If they can’t provide the necessary services, you should look for a provider in the area of your college that can provide at least basic appointments and refill your prescriptions as necessary.
You may also want to talk to the college’s office of student’s disabilities if you require accommodations to be made so you can safely attend school.
Taking your medications regularly can help you control your symptoms.
There are a lot of distractions at college, from classes and sports to friends and social engagements. Through all the distractions, you’ll need to make sure you take your allergy and asthma medication as needed.
What to do
Depending on your treatment plan, you may need to take several different medications to treat your allergy symptoms, asthma symptoms, or both.
Things that may help you remember your medications include:
- setting a reminder on your phone
- using a daily pill pack
- placing the medications in a place you won’t forget them
- downloading a medication tracker
You should also leave any emergency medications in an area where they’re easily accessible and you won’t forget them.
As part of your planning for college, you should take into account where you’ll be able to refill your prescriptions. Cost and convenience factors may help you decide.
What to do
In some cases, your college health department may carry the medications you need. If they don’t, you can look for nearby pharmacies that may be able to fill your prescriptions if you run out.

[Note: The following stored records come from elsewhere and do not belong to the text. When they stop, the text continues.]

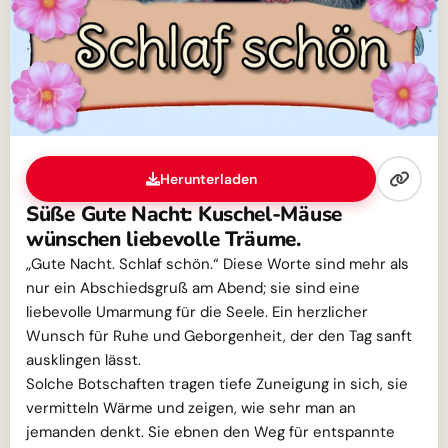
Herunterladen
Süße Gute Nacht: Kuschel-Mäuse
wünschen liebevolle Träume.
„Gute Nacht. Schlaf schön.“ Diese Worte sind mehr als
nur ein Abschiedsgruß am Abend; sie sind eine
liebevolle Umarmung für die Seele. Ein herzlicher
Wunsch für Ruhe und Geborgenheit, der den Tag sanft
ausklingen lässt.
Solche Botschaften tragen tiefe Zuneigung in sich, sie
vermitteln Wärme und zeigen, wie sehr man an
jemanden denkt. Sie ebnen den Weg für entspannte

Another option for some medications is to get a 3-month supply before leaving for college or scheduling your refills through the mail.
Your living space can play an important part in your overall health and quality of life.
Though you can do your part to keep your space clean and manage your allergies, living with a roommate can complicate things if they are not aware of your situation.
Beginning an open discussion about your allergies, possible issues, and how to manage both daily needs and emergencies can help.
What to do
It is important to be honest up front about your medical needs with the people you share your living space with.
Though you can decide how much to share or not share, you should let them know about your condition and why you might need an air purifier, medications, or to keep your room cleaner than others.
An honest conversation upfront may help prevent problems with your roommate down the line.
With about 53 percent of full-time college students drinking in any given month, there’s a strong likelihood alcohol will be offered or available at some point.
Many medications can interact badly with alcohol, including some allergy medications. That’s why it’s important to know how your medications could interact with alcohol if you decide to drink.
What to do
If you plan to drink or think you may drink, you should know what medications you take and how they can interact with alcohol.
Several allergy medications, such as Benadryl (diphenhydramine) and Zyrtec (cetirizine), can cause side effects like drowsiness and dizziness, according to the National Institutes on Alcohol Abuse and Alcoholism. In some cases, it can also lead to an overdose.
If you’re not sure whether the medications you’re taking can interact with alcohol, you can talk with your doctor or a pharmacist or look up your medication’s interactions online. This can help you make more informed choices.
Managing your allergic asthma at college can present new challenges. With proper planning, though, you can make sure you’re prepared to attend college ready to control your symptoms.
Planning early, managing your environment, and taking your medications regularly can help make your transition to college life a positive one.